Continuing with the household example, in urban areas, it is common for many observations to be located at the same “place”, for example an apartment building with several units located at the same physical address (in some cases additional information such as floor level could be available, allowing 3D distance computations, but this is an unusually detailed case that also requires the actual floor layout of each building to be realistic…). In these cases, (i.e. with several coincident observations in space) certain graph-building rules like triangulation or k-nearest neighbors can become invalid when the relatioships between points are undefined, yielding, e.g. 10 nearest neighbors at exactly the same location when the user has requested a graph with k=5. How do we choose which 5 among the coincident 10 should be neighbors?

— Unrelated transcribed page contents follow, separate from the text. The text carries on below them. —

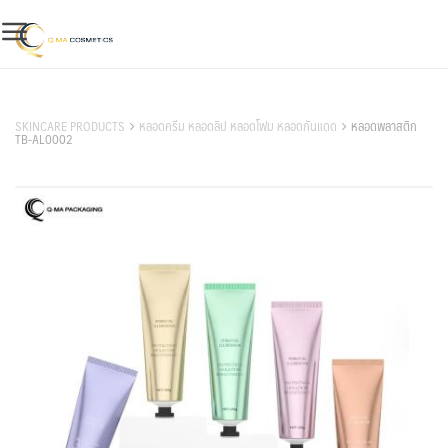
Skip
to
content
สินค้าของเรา
SKINCARE PRODUCTS
หลอดครีม หลอดลิป หลอดโฟม หลอดกันแดด
หลอดพลาสติก
TB-AL0002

…We dont. Instead, we offer two solutions that make the rule valid:
jitter introduces a small amount of random noise into each location, dispersing a set of coincident points into a small point cloud. This generates a valid topology that can be operated upon using the original construction rule. The tradeoff, here, is that the neighbor-set is stochastic and any two versions of a jittered Graph will likely have very different neighbors.
clique expands the graph internally, as necessary, so that the construction rule applies to each unique location rather than each unique observation. This effectively makes every coincident observation a neighbor with all other coincident observations, then proceeds with the normal construction rule. In other words, we operate on the subset of points for which the original construction rule is valid, then retroactively break the rule to reinsert the omitted observations back into their neighborhoods. In many cases, this can result in a “conceptually accurate” representation of the nighborhood (e.g. where units in the same apartment building are all considered neighbors), however the construction ‘rule’ will ultimately end up broken, which removes some of the desirable properties of certain graphs. For example, a KNN graph with 10 neighbors will now have variation, as some locations will have greater than 10 neighbors.